Похоронную команду составили отчаянные парни: цвет местной пьяни, бездельники, воры, убийцы и парочка студентов-медиков. Эти последние затесались в столь теплую компанию не ради денег. Вернее, не только ради них, но и ради науки. Если бы они услышали, как их обозвал Ухо — попадали бы с ног, если не со смеху, то от изумления. Впрочем, они и так падали — от усталости. Холера выкашивала этот некогда уютный и спокойный городок с методичностью стряпчего, и работы для них хватало.

— Пришел? — бросил один из них, увидев Ухо. — Давай рыжие и пошевеливайся.

— Дама со мной, — сказал Ухо, расставаясь с довольно приличной суммой золотом. Она перекочевала в карман старшего отчаянной команды.

— Точно? — тот прищурился. Лица его было не разглядеть под капюшоном, но ростом и статью это был молодой, здоровый детина. — Бедовая, однако, дамочка. А может, лучше с нами, а? Дама? Или только со мной? Я нынче богат, — он демонстративно звякнул кошельком и потянулся к капюшону итальянки.

— А может, поцелуешь сам себя в задницу? — вдруг прошипела она сквозь зубы на диалекте лондонских трущоб. Того аж шатнуло, да чуть не на тележку с трупами. А Джованна выдернула из нарукавных ножен тонкий как жало стилет и перехватила его так, что стало ясно — обращаться с оружием она умеет. Лезвие сверкнуло красным в первых лучах восходящего солнца. Женщина вынесла полусогнутую руку вперед, защищая и горло и сердце, — Все еще хочешь доплаты? Так подойди и возьми, сволочь…

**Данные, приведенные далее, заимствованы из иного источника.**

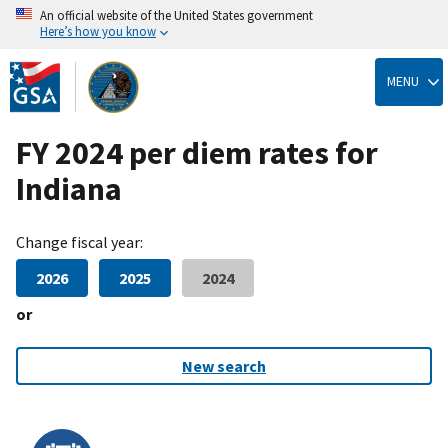
An official website of the United States government
Here’s how you know
Skip
to
MENU
main
content
FY 2024 per diem rates for
Indiana
Change fiscal year:
2026
2025
2024
or
New search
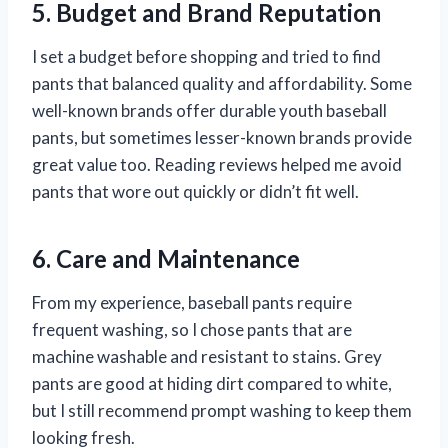
5. Budget and Brand Reputation
I set a budget before shopping and tried to find
pants that balanced quality and affordability. Some
well-known brands offer durable youth baseball
pants, but sometimes lesser-known brands provide
great value too. Reading reviews helped me avoid
pants that wore out quickly or didn’t fit well.
6. Care and Maintenance
From my experience, baseball pants require
frequent washing, so I chose pants that are
machine washable and resistant to stains. Grey
pants are good at hiding dirt compared to white,
but I still recommend prompt washing to keep them
looking fresh.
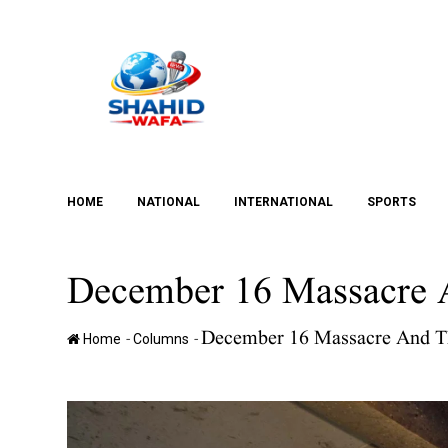
Skip
to
content
HOME
NATIONAL
INTERNATIONAL
SPORTS
December 16 Massacre A
December 16 Massacre And Th
-
-
Home
Columns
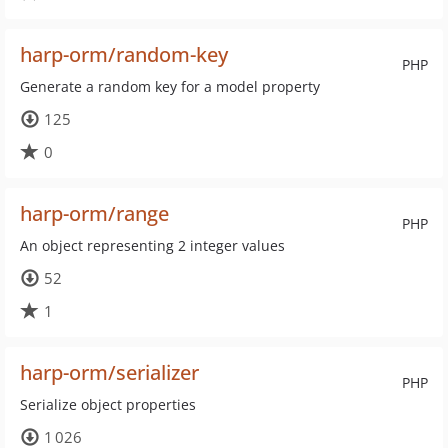
harp-orm/random-key
PHP
Generate a random key for a model property
125
0
harp-orm/range
PHP
An object representing 2 integer values
52
1
harp-orm/serializer
PHP
Serialize object properties
1 026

— Э! А вот оскорблять почтенную профессию мусорщика не стоит, — подал голос второй, — мистер Томпсон слегка неправильно пошутил и уже глубоко раскаивается. В душе.

— Правда? — итальянка обвела компанию взглядом, который при нужде мог быть таким же тяжелым и пронзительным, как у друга и учителя. Во всяком случае, на похоронную команду он подействовал именно так. Мужчины даже слегка попятились, — В таком случае и я прошу меня простить, джентльмены, за недостойные слова, сорвавшиеся с моих уст от волнения — Джованна спокойно убрала нож и наклонила голову в легком, безупречном поклоне. Ухо стоял в стороне, не вмешивался и тихо млел, глядя на цирк, который устроила его голубка. Тележка оказалась полна, и даже с верхом. Трупы умерших от холеры были похожи на высохшее дерево, для забавы закутанное в тряпье. Кстати, местами — очень хорошего качества. Сверху лежал мужчина в камзоле из отличного сукна, с пуговицами по полтора шиллинга за штуку.

— Заключенный, — пояснил Томпсон, — вчера днем преставился.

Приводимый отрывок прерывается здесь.